### DATASET EXCERPTS ###
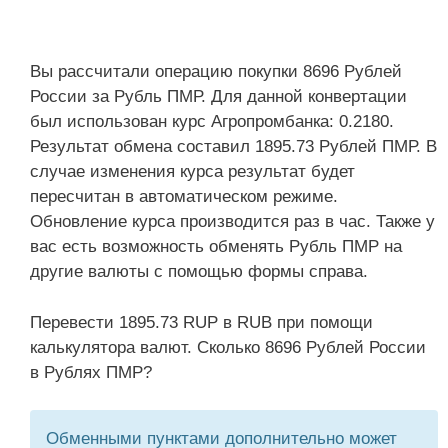
Вы рассчитали операцию покупки 8696 Рублей
России за Рубль ПМР. Для данной конвертации
был использован курс Агропромбанка: 0.2180.
Результат обмена составил 1895.73 Рублей ПМР. В
случае изменения курса результат будет
пересчитан в автоматическом режиме.
Обновление курса производится раз в час. Также у
вас есть возможность обменять Рубль ПМР на
другие валюты с помощью формы справа.
Перевести 1895.73 RUP в RUB при помощи
калькулятора валют. Сколько 8696 Рублей России
в Рублях ПМР?
Обменными пунктами дополнительно может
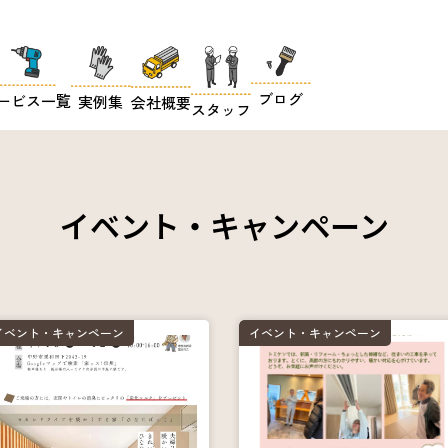
ブログ
ービス一覧
実例集
会社概要
スタッフ
イベント・キャンペーン
イベント・キャンペーン
イベント・キャンペーン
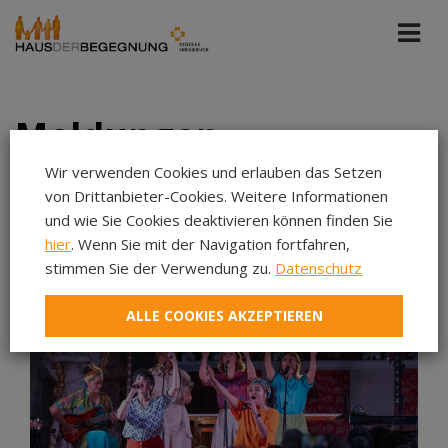
Meldungen
Wir verwenden Cookies und erlauben das Setzen
von Drittanbieter-Cookies. Weitere Informationen
Diözese Innsbruck
Jun 2025
und wie Sie Cookies deaktivieren können finden Sie
hier
. Wenn Sie mit der Navigation fortfahren,
Aug 2026
stimmen Sie der Verwendung zu.
Datenschutz
Jul 2026
ALLE COOKIES AKZEPTIEREN
Jun 2026
Mai 2026
Apr 2026
Mär 2026
Feb 2026
Jan 2026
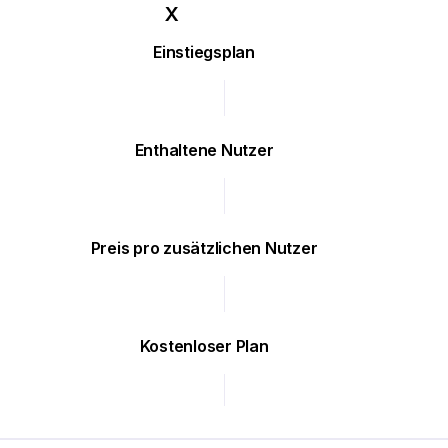
Einstiegsplan
Enthaltene Nutzer
Preis pro zusätzlichen Nutzer
Kostenloser Plan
###
[WORK ORDER] Your reply should give again exactly the lines from the one with "другие валюты с помощью формы справа." through the last line of the data, with both ends included and pictures left out.

[TASK RESPONSE]
другие валюты с помощью формы справа.
Перевести 1895.73 RUP в RUB при помощи
калькулятора валют. Сколько 8696 Рублей России
в Рублях ПМР?
Обменными пунктами дополнительно может
ブログ
ービス一覧
実例集
会社概要
スタッフ
イベント・キャンペーン
イベント・キャンペーン
イベント・キャンペーン
Meldungen
Wir verwenden Cookies und erlauben das Setzen
von Drittanbieter-Cookies. Weitere Informationen
Diözese Innsbruck
Jun 2025
und wie Sie Cookies deaktivieren können finden Sie
hier
. Wenn Sie mit der Navigation fortfahren,
Aug 2026
stimmen Sie der Verwendung zu.
Datenschutz
Jul 2026
ALLE COOKIES AKZEPTIEREN
Jun 2026
Mai 2026
Apr 2026
Mär 2026
Feb 2026
Jan 2026
Einstiegsplan
Enthaltene Nutzer
Preis pro zusätzlichen Nutzer
Kostenloser Plan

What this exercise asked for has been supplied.